§ **DATA FOR THIS TASK**
--- START ---

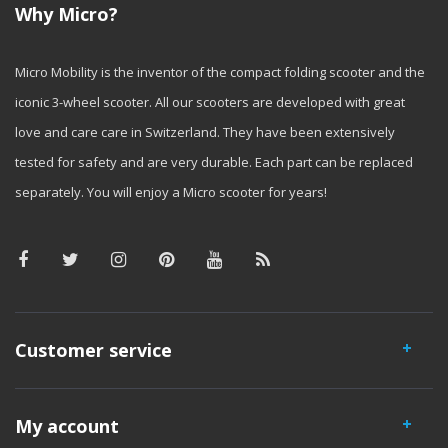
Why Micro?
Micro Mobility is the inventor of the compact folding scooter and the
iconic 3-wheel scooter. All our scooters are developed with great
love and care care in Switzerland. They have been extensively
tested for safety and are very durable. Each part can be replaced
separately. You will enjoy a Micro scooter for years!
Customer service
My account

--- END ---
--- START ---

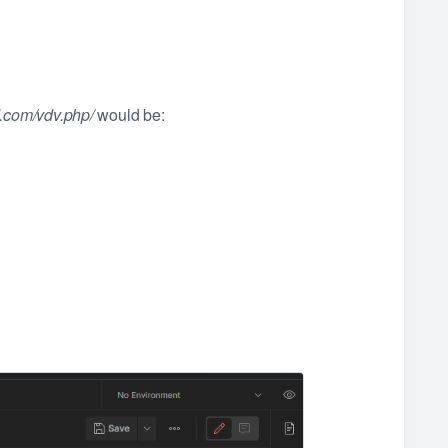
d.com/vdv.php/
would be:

--- END ---

§ **PROBLEM REQUIREMENTS**
Report every line in the listing that holds the word "scooter".

§ **EXERCISE ANSWER**
Micro Mobility is the inventor of the compact folding scooter and the
iconic 3-wheel scooter. All our scooters are developed with great
separately. You will enjoy a Micro scooter for years!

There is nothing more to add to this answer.